Friday, December 2, 2011

Potato Salad

Yield: 8 to 10 servings.
1 1/2 lb. boiled potatoes
1/2 cup white onion, chopped fine
2 boiled eggs, diced
1 large dill or sour pickle
1 cup green peas (frozen or canned)
1 cup meat (can be ham, turkey, corned beef, any type of left over beef, corned beef is my favorite)
2 carrots (optional)
3/4 cup mayonnaise
Peel and boil potatoes cooking until tender. If you desire to have carrot in your salad add a couple of peeled carrots halfway through the potato cooking process. In a separate pot, boil eggs until they are cooked through. Allow the potatoes, eggs, and carrots, if used to cool before dicing into bite sized pieces and placing in a bowl. Add finely chopped onions, and a chopped dill pickle. Add green peas and mayonnaise. Stir all together until well blended. You may wish to season with salt and pepper before serving.
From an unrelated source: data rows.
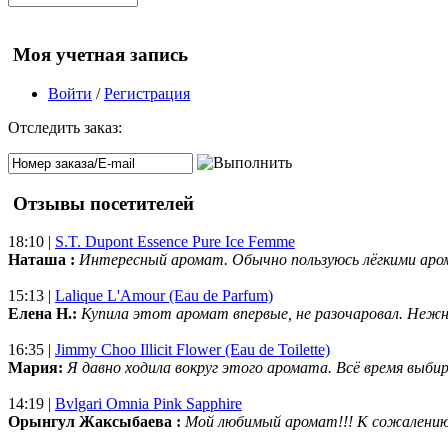
Моя учетная запись
Войти
/
Регистрация
Отследить заказ:
Отзывы посетителей
18:10 |
S.T. Dupont Essence Pure Ice Femme
Наташа :
Интересный аромат. Обычно пользуюсь лёгкими аро
15:13 |
Lalique L'Amour (Eau de Parfum)
Елена Н.:
Купила этот аромат впервые, не разочаровал. Нежн
16:35 |
Jimmy Choo Illicit Flower (Eau de Toilette)
Мария:
Я давно ходила вокруг этого аромата. Всё время выбир
14:19 |
Bvlgari Omnia Pink Sapphire
Орынгул Жаксыбаева :
Мой любимый аромат!!! К сожалени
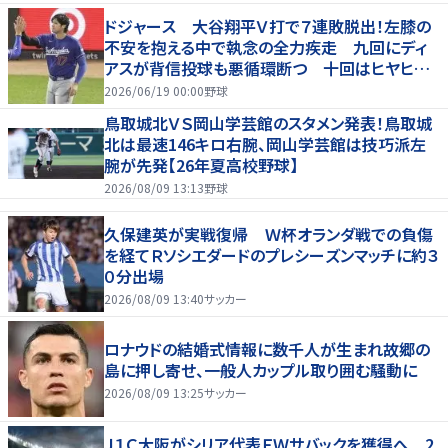
ドジャース 大谷翔平Ｖ打で７連敗脱出！左膝の
不安を抱える中で執念の全力疾走 九回にディ
アスが背信投球も悪循環断つ 十回はヒヤヒヤ
もリード守る
2026/06/19 00:00
野球
鳥取城北ＶＳ岡山学芸館のスタメン発表！鳥取城
北は最速146キロ右腕、岡山学芸館は技巧派左
腕が先発【26年夏高校野球】
2026/08/09 13:13
野球
久保建英が実戦復帰 Ｗ杯オランダ戦での負傷
を経てＲソシエダードのプレシーズンマッチに約３
０分出場
2026/08/09 13:40
サッカー
ロナウドの結婚式情報に数千人が生まれ故郷の
島に押し寄せ、一般人カップル取り囲む騒動に
2026/08/09 13:25
サッカー
Ｊ１Ｃ大阪がシリア代表ＦＷサバックを獲得へ 2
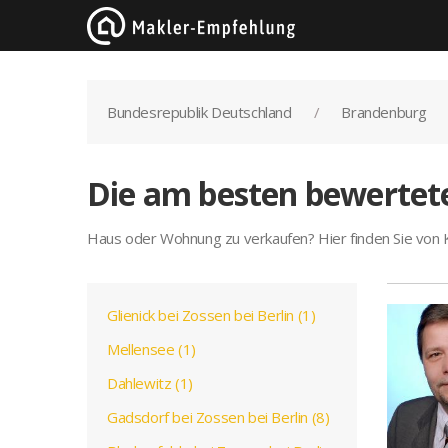
Bundesrepublik Deutschland
Brandenburg
Die am besten bewertete
Haus oder Wohnung zu verkaufen? Hier finden Sie von
Glienick bei Zossen bei Berlin (1)
Mellensee (1)
Dahlewitz (1)
Gadsdorf bei Zossen bei Berlin (8)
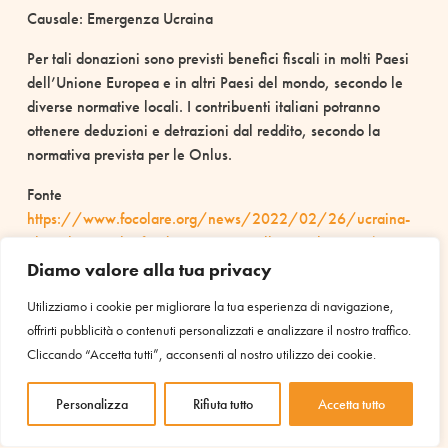
Causale: Emergenza Ucraina
Per tali donazioni sono previsti benefici fiscali in molti Paesi
dell’Unione Europea e in altri Paesi del mondo, secondo le
diverse normative locali. I contribuenti italiani potranno
ottenere deduzioni e detrazioni dal reddito, secondo la
normativa prevista per le Onlus.
Fonte
https://www.focolare.org/news/2022/02/26/ucraina-
al-via-la-raccolta-fondi-in-sostegno-alla-popolazione/
Diamo valore alla tua privacy
Utilizziamo i cookie per migliorare la tua esperienza di navigazione,
offrirti pubblicità o contenuti personalizzati e analizzare il nostro traffico.
IL TUO SOSTEGNO È
Cliccando “Accetta tutti”, acconsenti al nostro utilizzo dei cookie.
INDISPENSABILE PER AVVIARE
ALTRI PROGETTI COME QUESTO
Personalizza
Rifiuta tutto
Accetta tutto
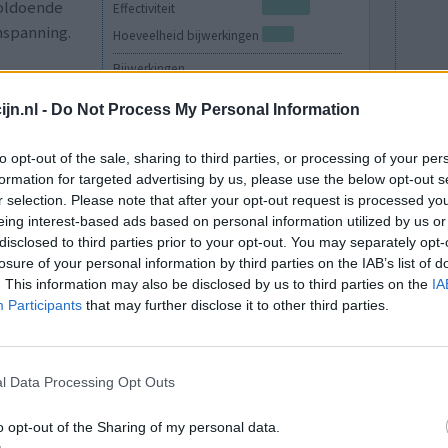
voldoende
Effectiviteit
inspanning.
Hoeveelheid bijwerkingen
Bijwerkingen
hoesten
jn.nl -
Do Not Process My Personal Information
0 reacties
to opt-out of the sale, sharing to third parties, or processing of your per
formation for targeted advertising by us, please use the below opt-out s
r selection. Please note that after your opt-out request is processed y
eing interest-based ads based on personal information utilized by us or
disclosed to third parties prior to your opt-out. You may separately opt-
losure of your personal information by third parties on the IAB’s list of
. This information may also be disclosed by us to third parties on the
IA
Participants
that may further disclose it to other third parties.
en (binnen
Effectiviteit
l Data Processing Opt Outs
imte (ander
Hoeveelheid bijwerkingen
ochtig weer
Bijwerkingen
o opt-out of the Sharing of my personal data.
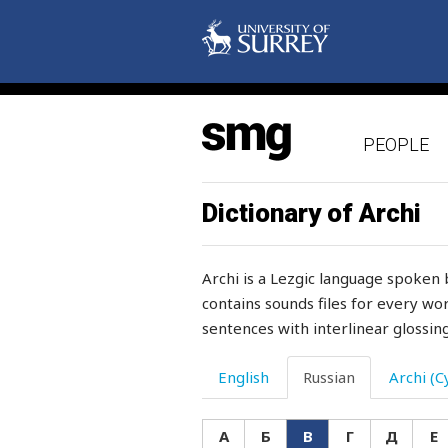
высокий
высоко
высокомерие
PEOPLE
высокомерничать
высокомерный
Dictionary of Archi
высота
Archi is a Lezgic language spoken 
выстрел
contains sounds files for every wor
sentences with interlinear glossing
выступ
выступать
English
Russian
Archi (Cy
выступающий
А
Б
В
Г
Д
Е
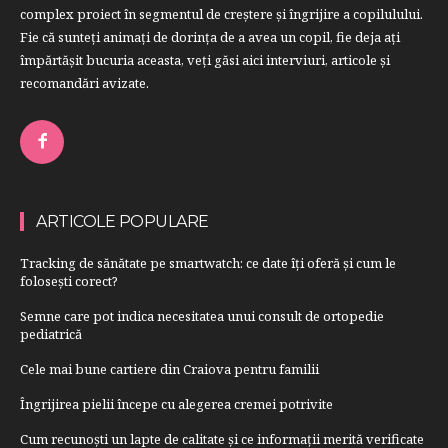
complex proiect în segmentul de creştere şi îngrijire a copilulului.
Fie că sunteţi animaţi de dorinţa de a avea un copil, fie deja aţi
împărtăşit bucuria aceasta, veți găsi aici interviuri, articole şi
recomandări avizate.
ARTICOLE POPULARE
Tracking de sănătate pe smartwatch: ce date îți oferă și cum le
folosești corect?
Semne care pot indica necesitatea unui consult de ortopedie
pediatrică
Cele mai bune cartiere din Craiova pentru familii
Îngrijirea pielii începe cu alegerea cremei potrivite
Cum recunoști un lapte de calitate și ce informații merită verificate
This is a very flexible recipe, this is how I enjoy it the best. Some people may find this type of potato salad a little bland, here the sour pickles, and the meat really add the flavor impact. Keep in mind that during the Soviet era, salads like this were made with what was on hand and available. Feeling adventurous, other pickled vegetables would go well in here. Don’t forget to garnish with a little dill weed.